PNS: Population-Guided Novelty Search Learning Method for Reinforcement Learning

Reinforcement Learning (RL) has made remarkable achievements, but it still suffers from inadequate exploration strategies, sparse reward signals, and deceptive reward functions. These problems motivate the need for a more efficient and directed exploration. For solving this, a Population-guided Novelty Search (PNS) parallel learning method is proposed. In PNS, the population is divided into multiple sub-populations, each of which has one chief agent and several exploring agents. The role of the chief agent is to evaluate the policies learned by exploring agents and to share the optimal policy with all sub-populations. The role of exploring agents is to learn their policies in collaboration with the guidance of the optimal policy and, simultaneously, upload their policies to the chief agent. To balance exploration and exploitation, the Novelty Search (NS) is employed in chief agents to encourage policies with high novelty while maximizing per-episode performance.

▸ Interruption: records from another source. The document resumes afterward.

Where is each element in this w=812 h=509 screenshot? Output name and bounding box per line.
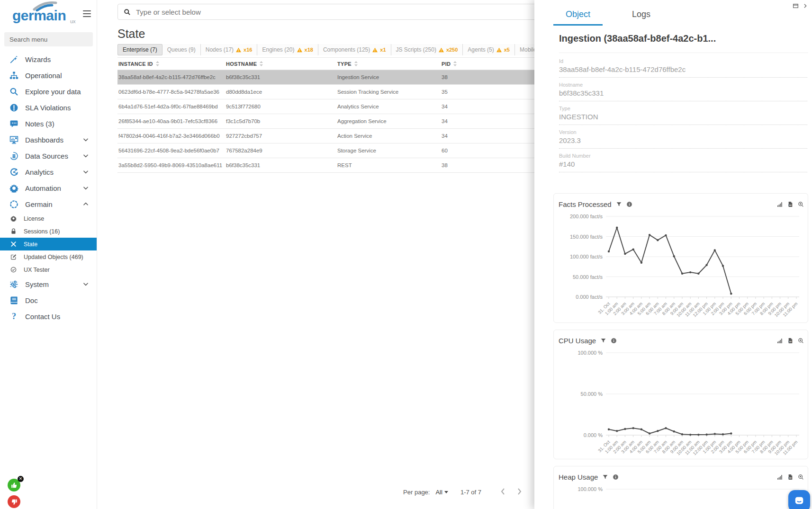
svg-text:!: ! bbox=[441, 49, 442, 52]
sidebar-item-label: SLA Violations bbox=[25, 104, 71, 112]
table-row[interactable]: 0623df6d-b78e-4777-8c5a-94278fa5ae36 d80… bbox=[117, 85, 539, 99]
warning-count: x16 bbox=[244, 47, 252, 53]
svg-text:!: ! bbox=[375, 49, 376, 52]
svg-text:CSV: CSV bbox=[789, 477, 792, 479]
field-build-number: Build Number #140 bbox=[559, 149, 807, 172]
table-row[interactable]: 26f85344-ae10-40aa-9b01-7efc53cf8366 f3c… bbox=[117, 114, 539, 129]
sidebar-subitem-license[interactable]: License bbox=[0, 212, 97, 225]
sidebar-subitem-ux-tester[interactable]: UX Tester bbox=[0, 263, 97, 276]
column-header-pid[interactable]: PID bbox=[441, 61, 539, 67]
sidebar-item-dashboards[interactable]: Dashboards bbox=[0, 132, 97, 148]
info-icon[interactable] bbox=[626, 201, 632, 207]
tab-object[interactable]: Object bbox=[553, 7, 603, 26]
sidebar-item-contact-us[interactable]: ? Contact Us bbox=[0, 308, 97, 324]
sidebar-item-germain[interactable]: Germain bbox=[0, 196, 97, 212]
tab-agents-5[interactable]: Agents (5) !x5 bbox=[463, 44, 515, 55]
info-icon[interactable] bbox=[613, 474, 619, 480]
sidebar-subitem-updated-objects-469[interactable]: Updated Objects (469) bbox=[0, 250, 97, 263]
chevron-up-icon bbox=[82, 201, 89, 207]
filter-icon[interactable] bbox=[616, 201, 622, 207]
table-row[interactable]: 6b4a1d76-51ef-4d2a-9f0c-67fae88469bd 9c5… bbox=[117, 99, 539, 114]
sidebar-item-label: Germain bbox=[25, 200, 53, 208]
zoom-in-icon[interactable] bbox=[798, 474, 804, 480]
tab-engines-20[interactable]: Engines (20) !x18 bbox=[257, 44, 318, 55]
chart-title: CPU Usage bbox=[559, 337, 596, 345]
warning-icon: ! bbox=[297, 47, 303, 53]
thumbs-up-button[interactable]: ✕ bbox=[8, 479, 20, 491]
sidebar-item-explore-your-data[interactable]: Explore your data bbox=[0, 83, 97, 99]
warning-icon: ! bbox=[372, 47, 378, 53]
info-icon[interactable] bbox=[611, 338, 617, 344]
sliders-icon bbox=[9, 279, 20, 289]
sort-icon[interactable] bbox=[354, 61, 358, 66]
sidebar-item-wizards[interactable]: Wizards bbox=[0, 51, 97, 67]
zoom-in-icon[interactable] bbox=[798, 338, 804, 344]
tab-queues-9[interactable]: Queues (9) bbox=[162, 44, 201, 55]
sidebar-nav: Wizards Operational Explore your data SL… bbox=[0, 51, 97, 212]
object-detail-panel: Object Logs Ingestion (38aa58af-b8ef-4a2… bbox=[534, 0, 812, 509]
sidebar-item-automation[interactable]: Automation bbox=[0, 180, 97, 196]
sidebar-subitem-sessions-16[interactable]: Sessions (16) bbox=[0, 225, 97, 238]
sidebar-item-sla-violations[interactable]: SLA Violations bbox=[0, 99, 97, 116]
table-row[interactable]: 56431696-22cf-4508-9ea2-bde56f0ae0b7 767… bbox=[117, 143, 539, 158]
column-header-hostname[interactable]: HOSTNAME bbox=[225, 61, 336, 67]
filter-icon[interactable] bbox=[600, 338, 606, 344]
sidebar-nav-bottom: System Doc ? Contact Us bbox=[0, 276, 97, 324]
sidebar-item-label: Contact Us bbox=[25, 313, 60, 321]
sidebar-item-system[interactable]: System bbox=[0, 276, 97, 292]
svg-text:50.000 %: 50.000 % bbox=[581, 391, 603, 397]
sidebar-item-data-sources[interactable]: Data Sources bbox=[0, 148, 97, 164]
tab-logs[interactable]: Logs bbox=[620, 7, 663, 26]
tab-components-125[interactable]: Components (125) !x1 bbox=[318, 44, 391, 55]
sidebar-subitem-label: Updated Objects (469) bbox=[24, 254, 83, 260]
next-page-button[interactable] bbox=[511, 486, 528, 499]
sort-icon[interactable] bbox=[156, 61, 159, 66]
sidebar-item-analytics[interactable]: Analytics bbox=[0, 164, 97, 180]
sort-icon[interactable] bbox=[453, 61, 457, 66]
tab-nodes-17[interactable]: Nodes (17) !x16 bbox=[201, 44, 258, 55]
bar-chart-icon[interactable] bbox=[777, 474, 783, 480]
sidebar-item-notes-3[interactable]: Notes (3) bbox=[0, 116, 97, 132]
table-row[interactable]: f47802d4-0046-416f-b7a2-3e3466d066b0 927… bbox=[117, 129, 539, 143]
export-csv-icon[interactable]: CSV bbox=[787, 338, 794, 344]
sitemap-icon bbox=[9, 71, 20, 80]
bar-chart-icon[interactable] bbox=[777, 338, 783, 344]
sidebar-item-operational[interactable]: Operational bbox=[0, 67, 97, 83]
hamburger-menu-icon[interactable] bbox=[83, 10, 91, 19]
expand-window-icon[interactable] bbox=[793, 3, 799, 9]
main-search-input[interactable] bbox=[136, 8, 533, 16]
caret-down-icon bbox=[444, 491, 448, 493]
sidebar-subitem-state[interactable]: State bbox=[0, 238, 97, 250]
export-csv-icon[interactable]: CSV bbox=[787, 201, 794, 207]
thumbs-down-button[interactable] bbox=[8, 495, 20, 508]
column-header-type[interactable]: TYPE bbox=[336, 61, 441, 67]
field-value: 2023.3 bbox=[559, 136, 807, 144]
export-csv-icon[interactable]: CSV bbox=[787, 474, 794, 480]
germain-logo: germain ux bbox=[11, 1, 82, 29]
menu-search-input[interactable] bbox=[4, 32, 93, 46]
sort-icon[interactable] bbox=[260, 61, 263, 66]
sidebar-item-label: Explore your data bbox=[25, 88, 81, 96]
chat-widget-button[interactable] bbox=[788, 490, 810, 509]
cell-type: Storage Service bbox=[336, 148, 441, 153]
table-row[interactable]: 38aa58af-b8ef-4a2c-b115-472d76ffbe2c b6f… bbox=[117, 70, 539, 85]
zoom-in-icon[interactable] bbox=[798, 201, 804, 207]
filter-icon[interactable] bbox=[602, 474, 608, 480]
tools-icon bbox=[10, 241, 18, 248]
close-icon[interactable]: ✕ bbox=[18, 476, 24, 482]
pagination: Per page: All 1-7 of 7 bbox=[403, 486, 528, 499]
svg-text:0.000 %: 0.000 % bbox=[584, 432, 603, 438]
previous-page-button[interactable] bbox=[495, 486, 511, 499]
panel-tabs: Object Logs bbox=[534, 0, 812, 26]
tab-enterprise-7[interactable]: Enterprise (7) bbox=[117, 44, 162, 55]
column-header-instance-id[interactable]: INSTANCE ID bbox=[117, 61, 225, 67]
sidebar-item-doc[interactable]: Doc bbox=[0, 292, 97, 308]
cell-type: Analytics Service bbox=[336, 104, 441, 109]
bar-chart-icon[interactable] bbox=[777, 201, 783, 207]
per-page-select[interactable]: All bbox=[435, 489, 448, 496]
tab-js-scripts-250[interactable]: JS Scripts (250) !x250 bbox=[391, 44, 463, 55]
table-row[interactable]: 3a55b8d2-5950-49b9-8069-43510a8ae611 b6f… bbox=[117, 158, 539, 173]
sidebar-item-label: Notes (3) bbox=[25, 120, 54, 128]
facts-processed-card: Facts Processed CSV 200.000 fact/s150.00… bbox=[553, 193, 808, 323]
collapse-panel-icon[interactable] bbox=[802, 3, 808, 9]
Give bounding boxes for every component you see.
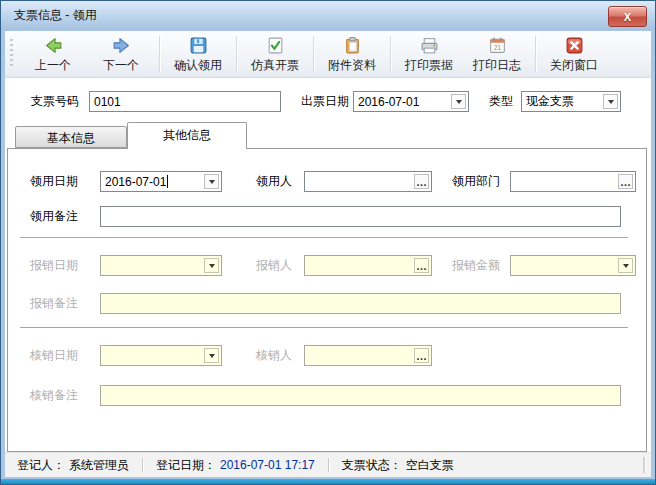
tab-basic-info-label: 基本信息: [47, 131, 95, 145]
print-receipt-button[interactable]: 打印票据: [395, 31, 463, 77]
receive-person-label: 领用人: [256, 171, 292, 192]
chevron-down-icon: [209, 354, 215, 358]
writeoff-date-label: 核销日期: [30, 345, 78, 366]
print-log-label: 打印日志: [473, 57, 521, 74]
confirm-receive-label: 确认领用: [174, 57, 222, 74]
issue-date-value: 2016-07-01: [354, 95, 449, 109]
issue-date-combobox[interactable]: 2016-07-01: [353, 91, 469, 112]
chevron-down-icon: [623, 264, 629, 268]
statusbar-separator: [328, 458, 329, 472]
receive-date-value: 2016-07-01: [101, 175, 202, 189]
statusbar-grip: [643, 457, 645, 473]
print-log-button[interactable]: 21 打印日志: [463, 31, 531, 77]
reimburse-amount-dropdown-button: [618, 258, 633, 273]
type-value: 现金支票: [522, 93, 601, 110]
toolbar-separator: [236, 36, 237, 72]
reimburse-person-lookup-button: …: [414, 258, 429, 273]
writeoff-date-dropdown-button: [204, 348, 219, 363]
reimburse-amount-combobox: [510, 255, 636, 276]
attachment-label: 附件资料: [328, 57, 376, 74]
receive-date-dropdown-button[interactable]: [204, 174, 219, 189]
receive-dept-field: …: [510, 171, 636, 192]
receive-person-input[interactable]: [305, 175, 412, 189]
check-number-input[interactable]: [90, 95, 280, 109]
receive-person-field: …: [304, 171, 432, 192]
previous-button[interactable]: 上一个: [19, 31, 87, 77]
receive-date-label: 领用日期: [30, 171, 78, 192]
ellipsis-icon: …: [416, 261, 427, 271]
ellipsis-icon: …: [620, 177, 631, 187]
receive-date-combobox[interactable]: 2016-07-01: [100, 171, 222, 192]
calendar-icon: 21: [488, 36, 507, 55]
writeoff-person-field: …: [304, 345, 432, 366]
writeoff-person-lookup-button: …: [414, 348, 429, 363]
chevron-down-icon: [608, 100, 614, 104]
ellipsis-icon: …: [416, 351, 427, 361]
tab-other-info[interactable]: 其他信息: [127, 122, 247, 149]
check-status-value: 空白支票: [406, 457, 454, 474]
close-window-label: 关闭窗口: [550, 57, 598, 74]
reimburse-remark-label: 报销备注: [30, 293, 78, 314]
toolbar-separator: [313, 36, 314, 72]
tab-other-info-label: 其他信息: [163, 128, 211, 142]
status-bar: 登记人： 系统管理员 登记日期： 2016-07-01 17:17 支票状态： …: [5, 452, 651, 477]
section-divider: [20, 237, 628, 238]
arrow-right-icon: [112, 36, 131, 55]
toolbar-separator: [390, 36, 391, 72]
register-date-value: 2016-07-01 17:17: [220, 458, 315, 472]
receive-remark-label: 领用备注: [30, 206, 78, 227]
print-receipt-label: 打印票据: [405, 57, 453, 74]
writeoff-remark-field: [100, 385, 621, 406]
reimburse-person-label: 报销人: [256, 255, 292, 276]
arrow-left-icon: [44, 36, 63, 55]
window-bottom-edge: [1, 479, 655, 484]
next-button[interactable]: 下一个: [87, 31, 155, 77]
receive-person-lookup-button[interactable]: …: [414, 174, 429, 189]
toolbar-separator: [159, 36, 160, 72]
titlebar-close-button[interactable]: X: [608, 6, 647, 27]
text-caret: [167, 175, 168, 188]
next-label: 下一个: [103, 57, 139, 74]
issue-date-dropdown-button[interactable]: [451, 94, 466, 109]
client-area: 上一个 下一个 确认领用: [5, 31, 651, 477]
titlebar[interactable]: 支票信息 - 领用: [1, 1, 655, 30]
chevron-down-icon: [209, 264, 215, 268]
attachment-icon: [343, 36, 362, 55]
check-info-window: 支票信息 - 领用 X 上一个 下一个: [0, 0, 656, 485]
receive-dept-lookup-button[interactable]: …: [618, 174, 633, 189]
receive-dept-label: 领用部门: [452, 171, 500, 192]
close-window-button[interactable]: 关闭窗口: [540, 31, 608, 77]
close-icon: X: [624, 11, 631, 23]
receive-date-text: 2016-07-01: [105, 175, 166, 189]
check-number-label: 支票号码: [31, 91, 79, 112]
printer-icon: [420, 36, 439, 55]
confirm-receive-button[interactable]: 确认领用: [164, 31, 232, 77]
ellipsis-icon: …: [416, 177, 427, 187]
toolbar-grip[interactable]: [10, 39, 13, 69]
receive-dept-input[interactable]: [511, 175, 616, 189]
type-dropdown-button[interactable]: [603, 94, 618, 109]
check-status-label: 支票状态：: [342, 457, 402, 474]
simulate-invoice-label: 仿真开票: [251, 57, 299, 74]
reimburse-amount-label: 报销金额: [452, 255, 500, 276]
previous-label: 上一个: [35, 57, 71, 74]
other-info-panel: 领用日期 2016-07-01 领用人 … 领用部门: [7, 148, 647, 452]
receive-remark-field: [100, 206, 621, 227]
attachment-button[interactable]: 附件资料: [318, 31, 386, 77]
section-divider: [20, 327, 628, 328]
close-window-icon: [565, 36, 584, 55]
writeoff-date-combobox: [100, 345, 222, 366]
reimburse-date-dropdown-button: [204, 258, 219, 273]
registrant-label: 登记人：: [17, 457, 65, 474]
tab-basic-info[interactable]: 基本信息: [15, 126, 127, 148]
check-number-field: [89, 91, 281, 112]
toolbar: 上一个 下一个 确认领用: [5, 31, 651, 78]
receive-remark-input[interactable]: [101, 210, 620, 224]
type-combobox[interactable]: 现金支票: [521, 91, 621, 112]
simulate-invoice-button[interactable]: 仿真开票: [241, 31, 309, 77]
calendar-day-number: 21: [493, 43, 501, 50]
issue-date-label: 出票日期: [301, 91, 349, 112]
writeoff-person-label: 核销人: [256, 345, 292, 366]
chevron-down-icon: [209, 180, 215, 184]
reimburse-remark-field: [100, 293, 621, 314]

The introduction of sub-populations and NS mechanisms promote directed exploration and enables better policy search. In the numerical experiment section, the proposed scheme is applied to the twin delayed deep deterministic (TD3) policy gradient algorithm, and the effectiveness of PNS to promote exploration and improve performance in both continuous control domains and discrete control domains is demonstrated. Notably, the proposed method achieves rewards that far exceed the SOTA methods in Delayed MoJoCo environments.